TASK OBJECTIVE: Could all of the entries be written out exactly, with any pictures omitted?

[Extracted records]

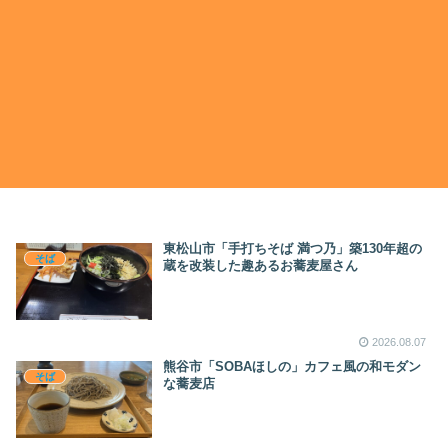
東松山市「手打ちそば 満つ乃」築130年超の
そば
蔵を改装した趣あるお蕎麦屋さん
2026.08.07
熊谷市「SOBAほしの」カフェ風の和モダン
そば
な蕎麦店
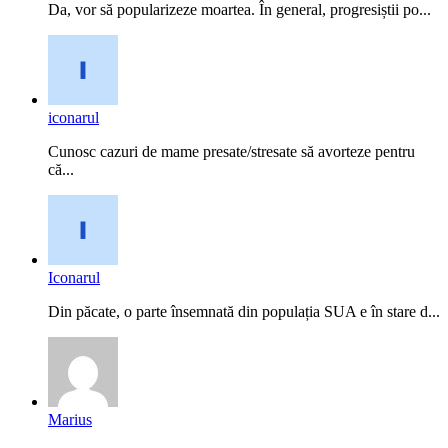
Da, vor să popularizeze moartea. În general, progresiștii po...
iconarul
Cunosc cazuri de mame presate/stresate să avorteze pentru
că...
Iconarul
Din păcate, o parte însemnată din populația SUA e în stare d...
Marius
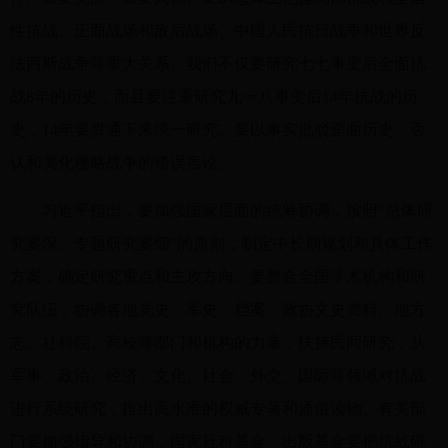
性抗战、正面战场和敌后战场、中国人民抗日战争和世界反
法西斯战争等重大关系。我们不仅要研究七七事变后全面抗
战8年的历史，而且要注重研究九一八事变后14年抗战的历
史，14年要贯通下来统一研究。要以事实批驳歪曲历史、否
认和美化侵略战争的错误言论。
习近平指出，要加强国家层面的统筹协调，按照“总体研
究要深、专题研究要细”的原则，制定中长期规划和具体工作
方案，确定研究重点和主攻方向。要整合全国学术机构和研
究队伍，协调各地党史、军史、档案、政协文史资料、地方
志、社科院、高校等部门和机构的力量，扶持民间研究，从
军事、政治、经济、文化、社会、外交、国际等领域对抗战
进行系统研究，推出高水准的权威专著和通俗读物。有关部
门要加强指导和协调，国家社科基金、出版基金要把抗战研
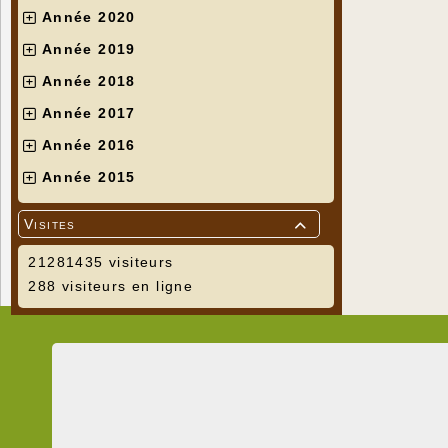
Année 2020
Année 2019
Année 2018
Année 2017
Année 2016
Année 2015
Visites

21281435 visiteurs
288 visiteurs en ligne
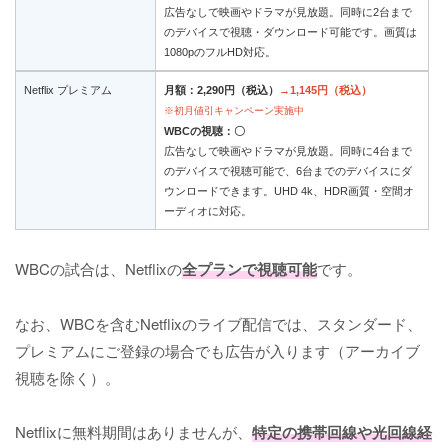
広告なしで映画やドラマが見放題。同時に2台まで
のデバイスで視聴・ダウンロード可能です。画質は
1080pのフルHD対応。
Netflix プレミアム
月額：2,290円（税込）
→1,145円（税込）
※初月値引キャンペーン実施中
WBCの視聴：〇
広告なしで映画やドラマが見放題。同時に4台まで
のデバイスで視聴可能で、6台までのデバイスにダ
ウンロードできます。UHD 4k、HDR画質・空間オ
ーディオに対応。
WBCの試合は、Netflixの
全プランで視聴可能
です。
なお、WBCを含むNetflixのライブ配信では、スタンダード、
プレミアムにご登録の場合でも広告が入ります（アーカイブ
視聴を除く）。
Netflixに無料期間はありませんが、
特定の携帯回線や光回線経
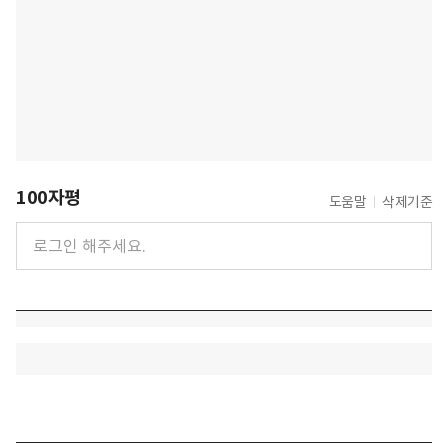
100자평
도움말
삭제기준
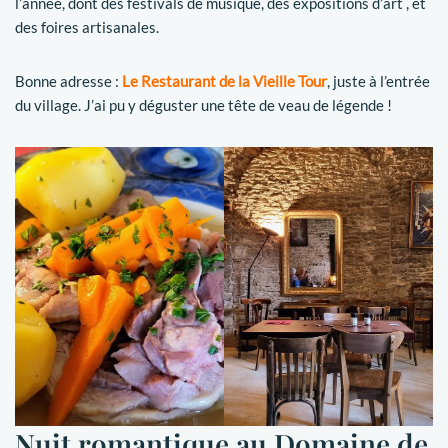
l’année, dont des festivals de musique, des expositions d’art , et
des foires artisanales.
Bonne adresse :
Le Restaurant de la Vieille Tour
, juste à l’entrée
du village. J’ai pu y déguster une tête de veau de légende !
Nuit romantique au Domaine de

RESULT OF THIS TASK:
東松山市「手打ちそば 満つ乃」築130年超の
そば
蔵を改装した趣あるお蕎麦屋さん
2026.08.07
熊谷市「SOBAほしの」カフェ風の和モダン
そば
な蕎麦店
Da, vor să popularizeze moartea. În general, progresiștii po...
iconarul
Cunosc cazuri de mame presate/stresate să avorteze pentru
că...
Iconarul
Din păcate, o parte însemnată din populația SUA e în stare d...
Marius
性抗战、正面战场和敌后战场、中国人民抗日战争和世界反
法西斯战争等重大关系。我们不仅要研究七七事变后全面抗
战8年的历史，而且要注重研究九一八事变后14年抗战的历
史，14年要贯通下来统一研究。要以事实批驳歪曲历史、否
认和美化侵略战争的错误言论。
习近平指出，要加强国家层面的统筹协调，按照“总体研
究要深、专题研究要细”的原则，制定中长期规划和具体工作
方案，确定研究重点和主攻方向。要整合全国学术机构和研
究队伍，协调各地党史、军史、档案、政协文史资料、地方
志、社科院、高校等部门和机构的力量，扶持民间研究，从
军事、政治、经济、文化、社会、外交、国际等领域对抗战
进行系统研究，推出高水准的权威专著和通俗读物。有关部
门要加强指导和协调，国家社科基金、出版基金要把抗战研
Année 2020
Année 2019
Année 2018
Année 2017
Année 2016
Année 2015
Visites

21281435 visiteurs
288 visiteurs en ligne
広告なしで映画やドラマが見放題。同時に2台まで
のデバイスで視聴・ダウンロード可能です。画質は
1080pのフルHD対応。
Netflix プレミアム
月額：2,290円（税込）
→1,145円（税込）
※初月値引キャンペーン実施中
WBCの視聴：〇
広告なしで映画やドラマが見放題。同時に4台まで
のデバイスで視聴可能で、6台までのデバイスにダ
ウンロードできます。UHD 4k、HDR画質・空間オ
ーディオに対応。
WBCの試合は、Netflixの
全プランで視聴可能
です。
なお、WBCを含むNetflixのライブ配信では、スタンダード、
プレミアムにご登録の場合でも広告が入ります（アーカイブ
視聴を除く）。
Netflixに無料期間はありませんが、
特定の携帯回線や光回線経
100자평
도움말
삭제기준
l’année, dont des festivals de musique, des expositions d’art , et
des foires artisanales.
Bonne adresse :
Le Restaurant de la Vieille Tour
, juste à l’entrée
du village. J’ai pu y déguster une tête de veau de légende !
Nuit romantique au Domaine de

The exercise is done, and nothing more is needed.